Transcribed page contents
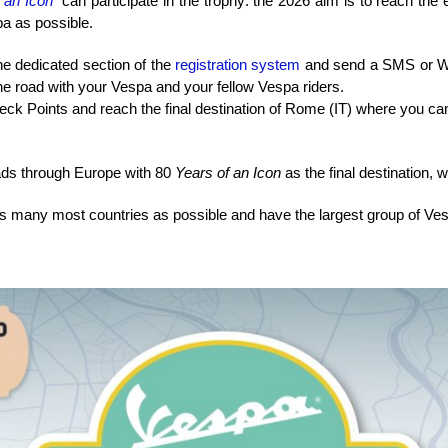
an Icon”
can participate in the trophy: the 2026 aim is to reach the
a as possible.
the dedicated section of the
registration system
and send a SMS or Wh
the road with your Vespa and your fellow Vespa riders.
Check Points and reach the final destination of Rome (IT) where you c
oads through Europe with 80
Years of an Icon
as the final destination,
as many most countries as possible and have the largest group of Ves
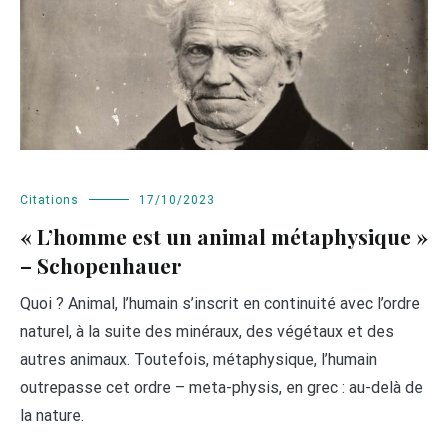
Citations
17/10/2023
« L’homme est un animal métaphysique »
– Schopenhauer
Quoi ? Animal, l’humain s’inscrit en continuité avec l’ordre
naturel, à la suite des minéraux, des végétaux et des
autres animaux. Toutefois, métaphysique, l’humain
outrepasse cet ordre – meta-physis, en grec : au-delà de
la nature.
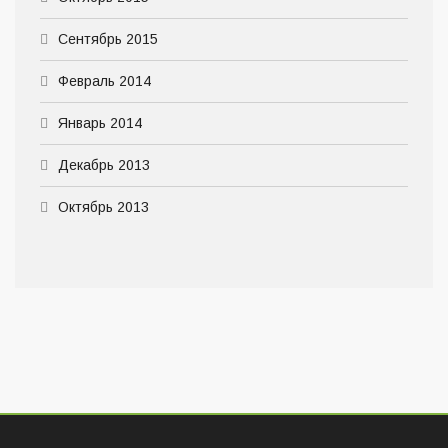
Сентябрь 2015
Февраль 2014
Январь 2014
Декабрь 2013
Октябрь 2013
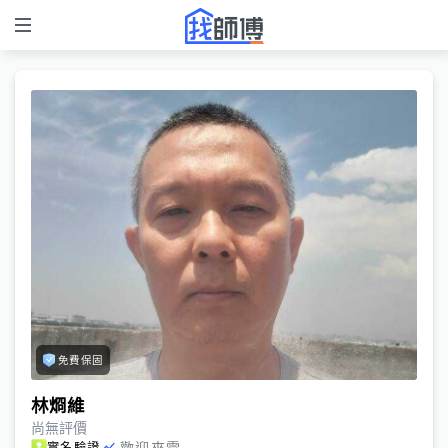
免費保固
林烱維
尚無評價
歡迎來電
實名驗證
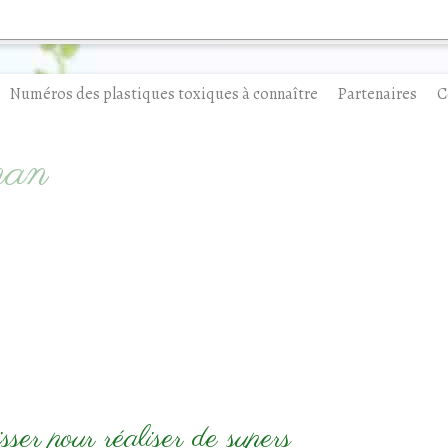
Numéros des plastiques toxiques à connaître
Partenaires
C
man
ser pour réaliser de supers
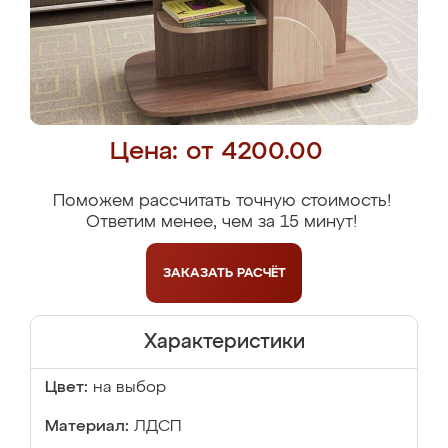
Цена: от 4200.00
Поможем рассчитать точную стоимость!
Ответим менее, чем за 15 минут!
ЗАКАЗАТЬ
РАСЧЁТ
Характеристики
Цвет:
на выбор
Материал:
ЛДСП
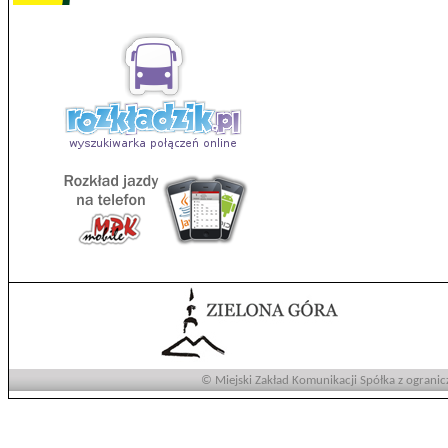
© Miejski Zakład Komunikacji Spółka z ogranic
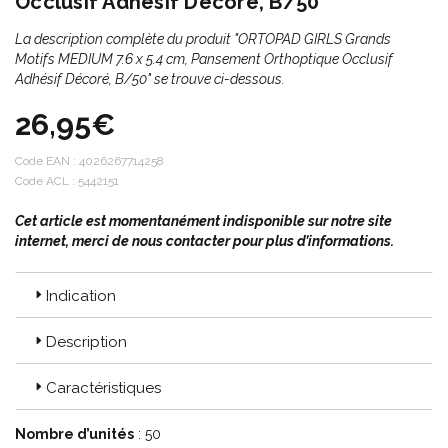
Occlusif Adhésif Décoré, B/50
La description complète du produit "ORTOPAD GIRLS Grands
Motifs MEDIUM 7.6 x 5.4 cm, Pansement Orthoptique Occlusif
Adhésif Décoré, B/50" se trouve ci-dessous.
26,95€
Code EAN :
4026267714258
Code ACL : 5442151
Cet article est momentanément indisponible sur notre site
internet, merci de nous contacter pour plus d’informations.
Indication
Description
Caractéristiques
Nombre d’unités
: 50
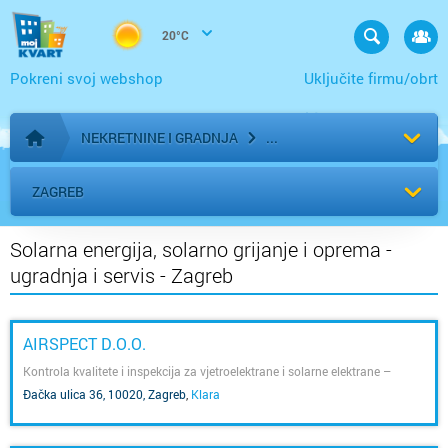
20°C
Pokreni svoj webshop
Uključite firmu/obrt
NEKRETNINE I GRADNJA
Početna stranica
ZAGREB
Solarna energija, solarno grijanje i oprema -
ugradnja i servis - Zagreb
AIRSPECT D.O.O.
Kontrola kvalitete i inspekcija za vjetroelektrane i solarne elektrane –
sigurnija i učinkovitija obnovljiva energija.
Đačka ulica 36, 10020, Zagreb
,
Klara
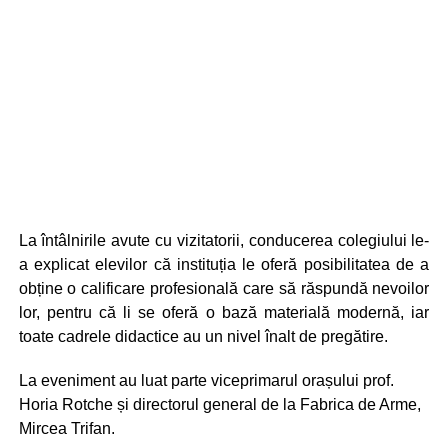
La întâlnirile avute cu vizitatorii, conducerea colegiului le-
a explicat elevilor că instituția le oferă posibilitatea de a
obține o calificare profesională care să răspundă nevoilor
lor, pentru că li se oferă o bază materială modernă, iar
toate cadrele didactice au un nivel înalt de pregătire.
La eveniment au luat parte viceprimarul orașului prof.
Horia Rotche și directorul general de la Fabrica de Arme,
Mircea Trifan.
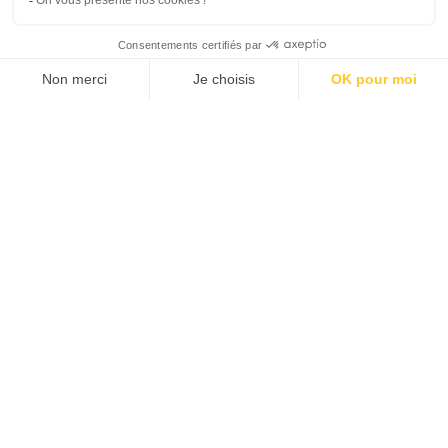
SUIVEZ-NOUS
Agence web
:
Novius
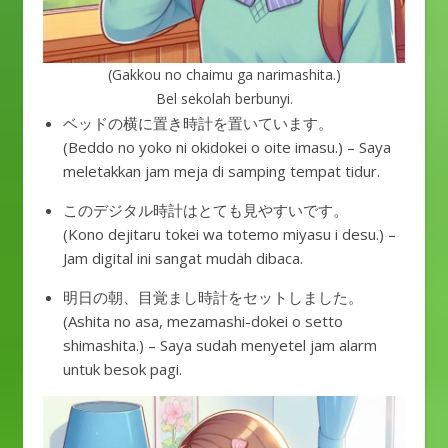
(Gakkou no chaimu ga narimashita.)
Bel sekolah berbunyi.
ベッドの横に置き時計を置いています。
(Beddo no yoko ni okidokei o oite imasu.) – Saya
meletakkan jam meja di samping tempat tidur.
このデジタル時計はとても見やすいです。
(Kono dejitaru tokei wa totemo miyasu i desu.) –
Jam digital ini sangat mudah dibaca.
明日の朝、目覚まし時計をセットしました。
(Ashita no asa, mezamashi-dokei o setto
shimashita.) – Saya sudah menyetel jam alarm
untuk besok pagi.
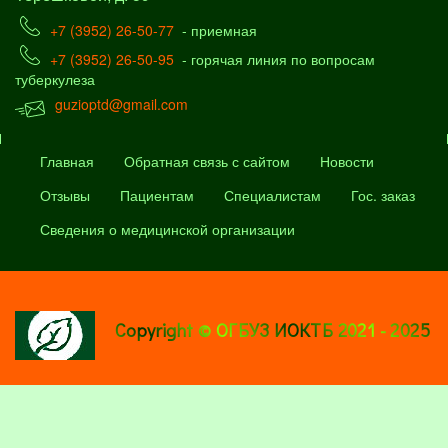
+7 (3952) 26-50-77
- приемная
+7 (3952) 26-50-95
- горячая линия по вопросам
туберкулеза
guzioptd@gmail.com
Главная
Обратная связь с сайтом
Новости
Отзывы
Пациентам
Специалистам
Гос. заказ
Сведения о медицинской организации
Copyright © ОГБУЗ ИОКТБ 2021 - 2025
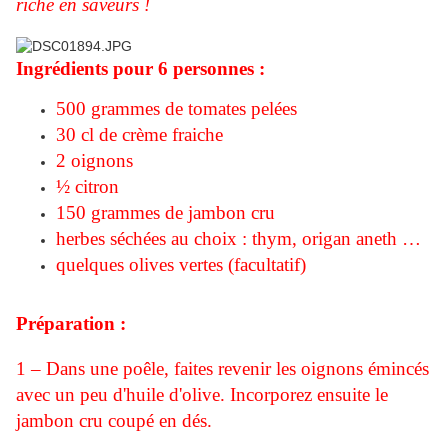
riche en saveurs !
Ingrédients pour 6 personnes :
500 grammes de tomates pelées
30 cl de crème fraiche
2 oignons
½ citron
150 grammes de jambon cru
herbes séchées au choix : thym, origan aneth …
quelques olives vertes (facultatif)
Préparation :
1 – Dans une poêle, faites revenir les oignons émincés
avec un peu d'huile d'olive. Incorporez ensuite le
jambon cru coupé en dés.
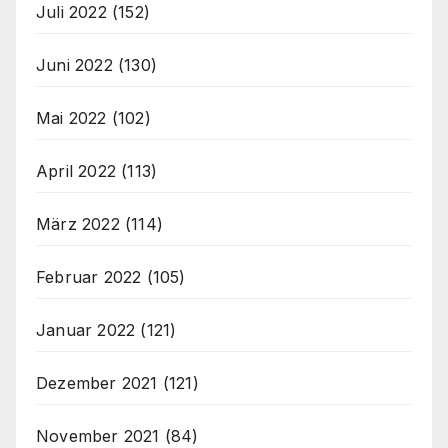
Juli 2022
(152)
Juni 2022
(130)
Mai 2022
(102)
April 2022
(113)
März 2022
(114)
Februar 2022
(105)
Januar 2022
(121)
Dezember 2021
(121)
November 2021
(84)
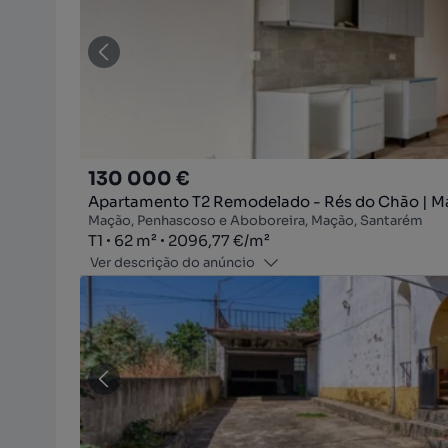
130 000 €
Apartamento T2 Remodelado - Rés do Chão | 
Mação, Penhascoso e Aboboreira, Mação, Santarém
Tipologia
Zona
Preço por metro quadrado
T1
62
m²
2096,77 €
/
m²
Ver descrição do anúncio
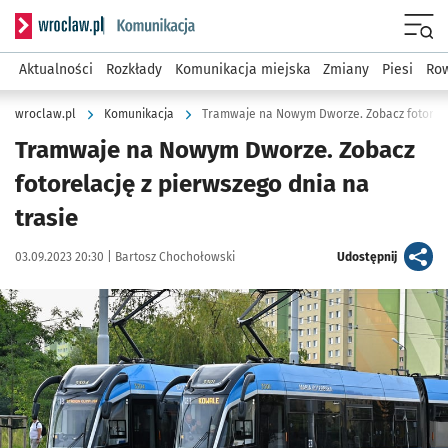
Serwis informacyjny wroclaw.pl podserwis: Komunikacja
Menu
Aktualności
Rozkłady
Komunikacja miejska
Zmiany
Piesi
Row
wroclaw.pl
Komunikacja
Tramwaje na Nowym Dworze. Zobacz fotorelac
Tramwaje na Nowym Dworze. Zobacz
fotorelację z pierwszego dnia na
trasie
Data publikacji:
Autor:
artykuł
03.09.2023 20:30 |
Bartosz Chochołowski
Udostępnij
Kliknij, aby zobaczyć galerię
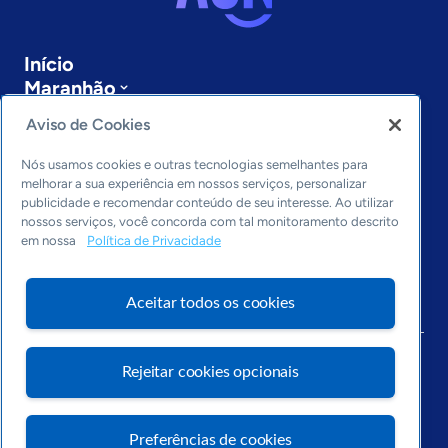
Início
Maranhão
Sobre a ASN
Aviso de Cookies
Últimas notícias
Entre em contato
Nós usamos cookies e outras tecnologias semelhantes para
Editorias
melhorar a sua experiência em nossos serviços, personalizar
publicidade e recomendar conteúdo de seu interesse. Ao utilizar
Economia & Política
nossos serviços, você concorda com tal monitoramento descrito
em nossa
Política de Privacidade
Inovação & Tecnologia
Cultura empreendedora
Dados
Aceitar todos os cookies
Arquivo
Rejeitar cookies opcionais
Preferências de cookies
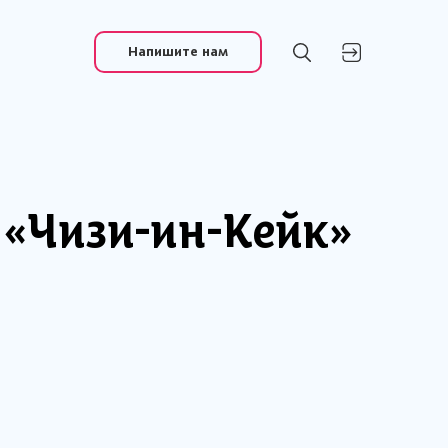
Напишите нам
«Чизи-ин-Кейк»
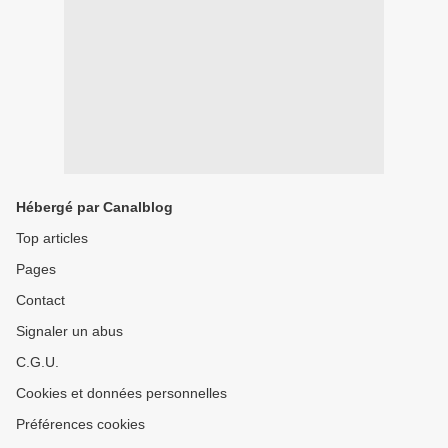
Hébergé par Canalblog
Top articles
Pages
Contact
Signaler un abus
C.G.U.
Cookies et données personnelles
Préférences cookies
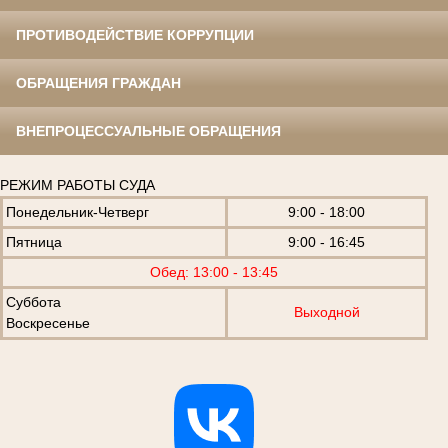
ПРОТИВОДЕЙСТВИЕ КОРРУПЦИИ
ОБРАЩЕНИЯ ГРАЖДАН
ВНЕПРОЦЕССУАЛЬНЫЕ ОБРАЩЕНИЯ
РЕЖИМ РАБОТЫ СУДА
Понедельник-Четверг
9:00 - 18:00
Пятница
9:00 - 16:45
Обед: 13:00 - 13:45
Суббота
Выходной
Воскресенье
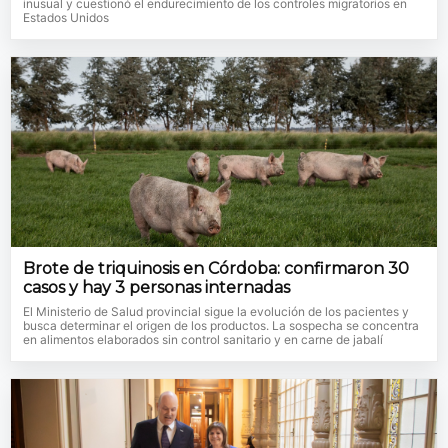
inusual y cuestionó el endurecimiento de los controles migratorios en
Estados Unidos
Brote de triquinosis en Córdoba: confirmaron 30
casos y hay 3 personas internadas
El Ministerio de Salud provincial sigue la evolución de los pacientes y
busca determinar el origen de los productos. La sospecha se concentra
en alimentos elaborados sin control sanitario y en carne de jabalí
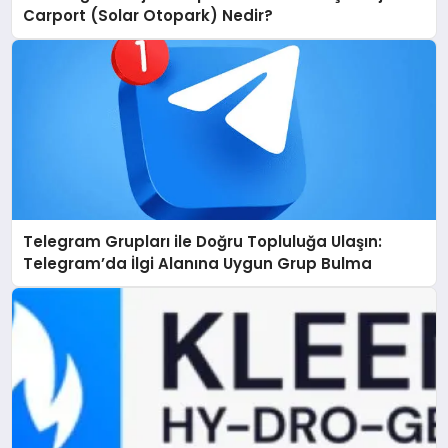
Carport (Solar Otopark) Nedir?
Telegram Grupları ile Doğru Topluluğa Ulaşın:
Telegram’da İlgi Alanına Uygun Grup Bulma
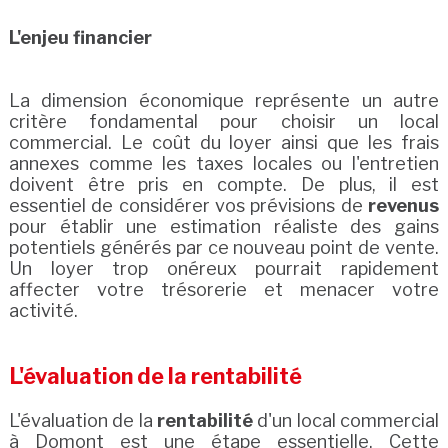
L'enjeu financier
La dimension économique représente un autre
critère fondamental pour choisir un local
commercial. Le coût du loyer ainsi que les frais
annexes comme les taxes locales ou l'entretien
doivent être pris en compte. De plus, il est
essentiel de considérer vos prévisions de
revenus
pour établir une estimation réaliste des gains
potentiels générés par ce nouveau point de vente.
Un loyer trop onéreux pourrait rapidement
affecter votre trésorerie et menacer votre
activité.
L'évaluation de la rentabilité
L'évaluation de la
rentabilité
d'un local commercial
à Domont est une étape essentielle. Cette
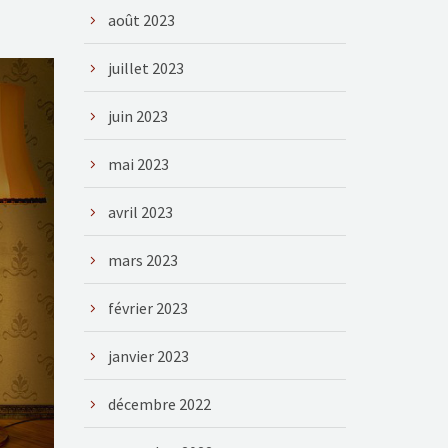
août 2023
juillet 2023
juin 2023
mai 2023
avril 2023
mars 2023
février 2023
janvier 2023
décembre 2022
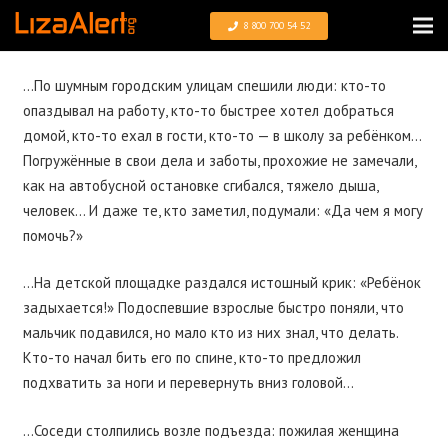
8 800 700 54 52
…По шумным городским улицам спешили люди: кто-то
опаздывал на работу, кто-то быстрее хотел добраться
домой, кто-то ехал в гости, кто-то — в школу за ребёнком…
Погружённые в свои дела и заботы, прохожие не замечали,
как на автобусной остановке сгибался, тяжело дыша,
человек… И даже те, кто заметил, подумали: «Да чем я могу
помочь?»
…На детской площадке раздался истошный крик: «Ребёнок
задыхается!» Подоспевшие взрослые быстро поняли, что
мальчик подавился, но мало кто из них знал, что делать.
Кто-то начал бить его по спине, кто-то предложил
подхватить за ноги и перевернуть вниз головой…
…Соседи столпились возле подъезда: пожилая женщина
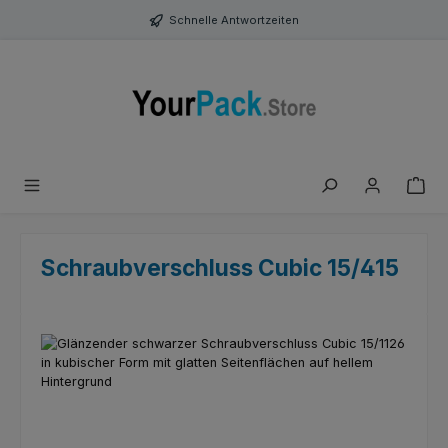
Zum Hauptinhalt springen
Schnelle Antwortzeiten
Schraubverschluss Cubic 15/415
Bildergalerie überspringen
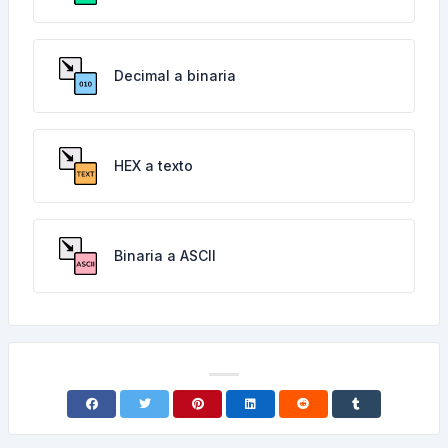
Decimal a binaria
HEX a texto
Binaria a ASCII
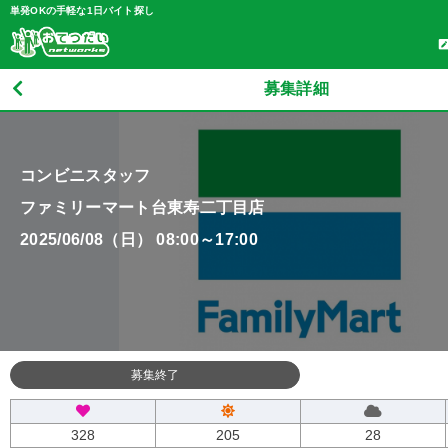
単発OKの手軽な1日バイト探し
募集詳細
コンビニスタッフ
ファミリーマート台東寿二丁目店
2025/06/08（日） 08:00～17:00
募集終了
328
205
28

§ **WHAT THE TASK REQUIRES**:
Set down word for word the lines above from the one with "Обратная связь с сайтом" up to and including the one with "1 – Dans une". Omit every picture.

§ **RESULT OF THE TASK**:
Обратная связь с сайтом
Новости
Отзывы
Пациентам
Специалистам
Гос. заказ
Сведения о медицинской организации
Copyright © ОГБУЗ ИОКТБ 2021 - 2025
riche en saveurs !
Ingrédients pour 6 personnes :
500 grammes de tomates pelées
30 cl de crème fraiche
2 oignons
½ citron
150 grammes de jambon cru
herbes séchées au choix : thym, origan aneth …
quelques olives vertes (facultatif)
Préparation :
1 – Dans une poêle, faites revenir les oignons émincés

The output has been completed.